Ces dernières semaines, alors que les Jeux Olympiques et Paralympiques ré-enchantaient nos concitoyens et créaient de nouvelles espérances, la classe politique française montrait l’un de ses visages les moins séduisants. Le mot coalition a été dans toutes les bouches, l’individualisme et la prétention dans tous les comportements. L’impasse a commencé à se dessiner et le chaos institutionnel à se présenter à nous. Dans de telles situations, et nous le savons pourtant très bien, c’est hélas toujours les extrêmes qui sortent renforcés et en position d’imposer la résignation à une partie toujours plus importante de la société.
Sommes-nous sortis de cette situation ? Non, clairement. Mais un Premier ministre a été nommé, Michel Barnier. Homme politique de droite, conservateur, ce qui m’amènera certainement à avoir de réels désaccords avec des mesures qu’il proposera, grand serviteur de l’Etat, européen convaincu, ancien élu local et national, négociateur reconnu, Michel Barnier présente une expérience qui, je le pense, au-delà des divergences de fond que nous aurons, peut être utile à notre pays dans la période que nous vivons. Je lui souhaite à lui et à l’équipe qu’il va construire de réussir. Car là est maintenant notre responsabilité collective. Nous devons tout mettre en œuvre pour que le dialogue entre les différentes forces politiques républicaines et démocrates de notre pays devienne une réalité.
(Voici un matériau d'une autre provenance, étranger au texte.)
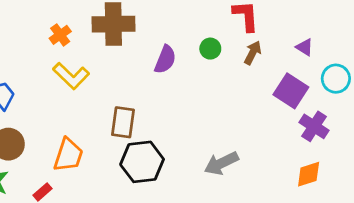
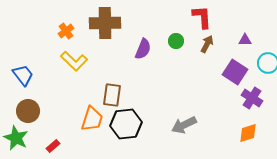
purple triangle: (304, 47) -> (245, 40), turned -32
orange trapezoid: (68, 155) -> (92, 119), moved

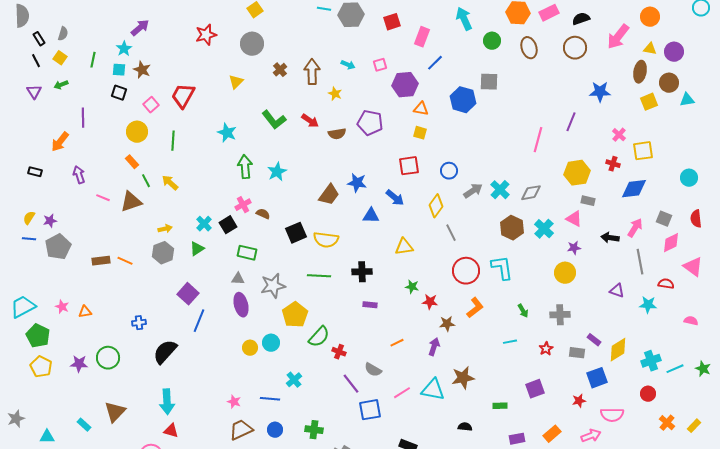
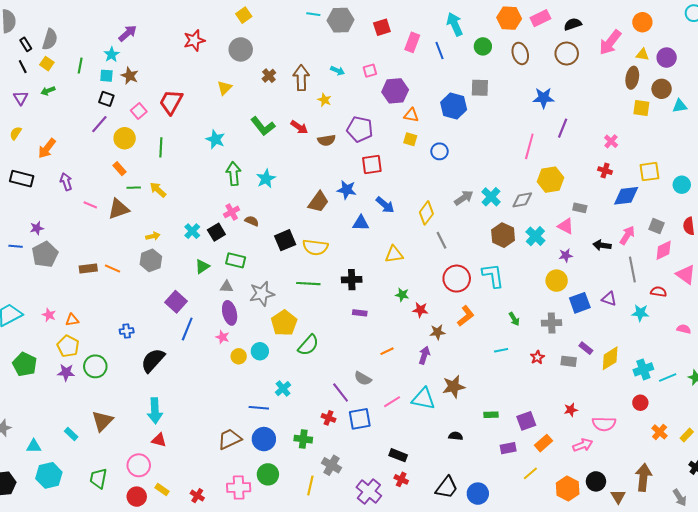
gray semicircle: (63, 34) -> (50, 39), size x1.5
blue line: (435, 63) -> (440, 50), moved, turned -66
blue star: (600, 92) -> (543, 98), moved
yellow square: (649, 102) -> (641, 108), turned 30
purple line: (83, 118) -> (99, 124), moved, turned 42
yellow square: (643, 151) -> (649, 172), moved
red square: (409, 166) -> (372, 165), moved
blue circle: (449, 171) -> (440, 151), moved
black rectangle: (35, 172) -> (22, 179), size x1.6
yellow hexagon: (577, 173) -> (551, 180), moved
green line: (146, 181) -> (134, 188), turned -64
yellow semicircle: (29, 218) -> (16, 133), moved
green triangle: (197, 249) -> (202, 266), moved
green pentagon: (38, 336) -> (25, 364), moved
red cross: (339, 352) -> (328, 418), moved
yellow pentagon: (41, 367) -> (68, 346), moved
blue square: (597, 378) -> (580, 303), moved
purple square: (535, 389) -> (526, 421), moved
pink star: (234, 402) -> (223, 337), moved
blue circle: (275, 430) -> (264, 439), size x1.5

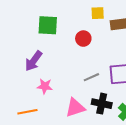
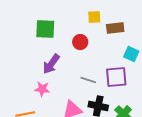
purple arrow: (34, 61) -> (51, 64), moved
gray line: (91, 77) -> (88, 80), turned 42

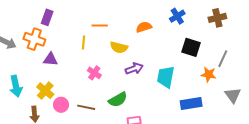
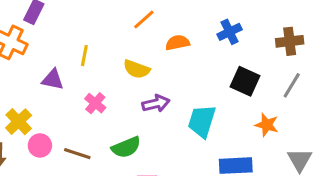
orange line: (100, 25) -> (144, 20), moved, turned -49
purple triangle: (50, 59) -> (53, 80), moved
gray line: (223, 59) -> (292, 85), moved

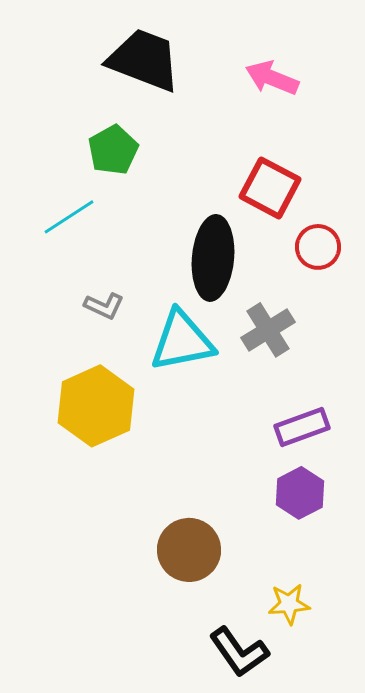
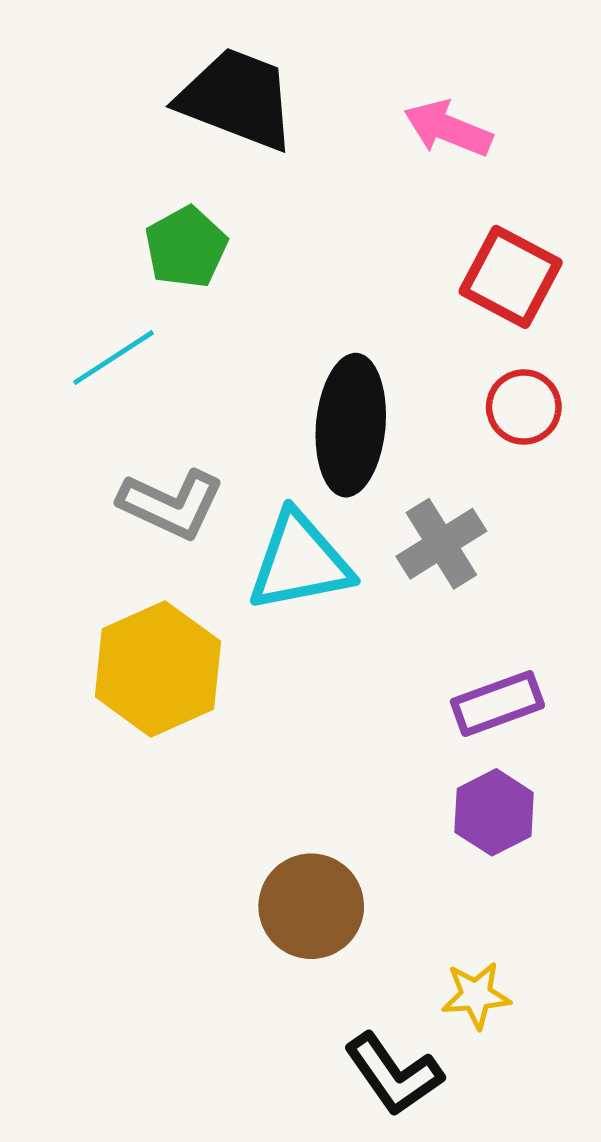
red square: (270, 188) -> (511, 277), moved
gray L-shape: (104, 306) -> (171, 504), size x1.6

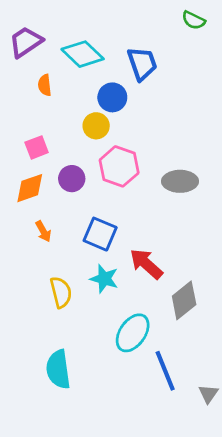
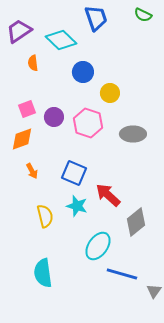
blue trapezoid: (142, 64) -> (96, 18), moved
yellow circle: (96, 126) -> (110, 93), moved
purple circle: (72, 179) -> (54, 117), moved
blue line: (165, 371) -> (122, 274), turned -52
En cela, l’instauration du scrutin à la proportionnelle pour les élections législatives me paraît indispensable, tout comme la transformation de la motion de censure en motion de défiance constructive. Nous devons sortir des invectives et des positionnements dogmatiques. Nous devons le faire pour répondre aux préoccupations des Françaises et des Français. Nous devons le faire avec le souci, comme l’a très justement dit Michel Barnier, de répondre à une triple attente de nos concitoyens : le respect, l’unité et l’apaisement. Pour notre démocratie, pour notre République, pour toutes nos concitoyennes et tous nos concitoyens, à nous de nous y atteler avec convictions, détermination et exigence.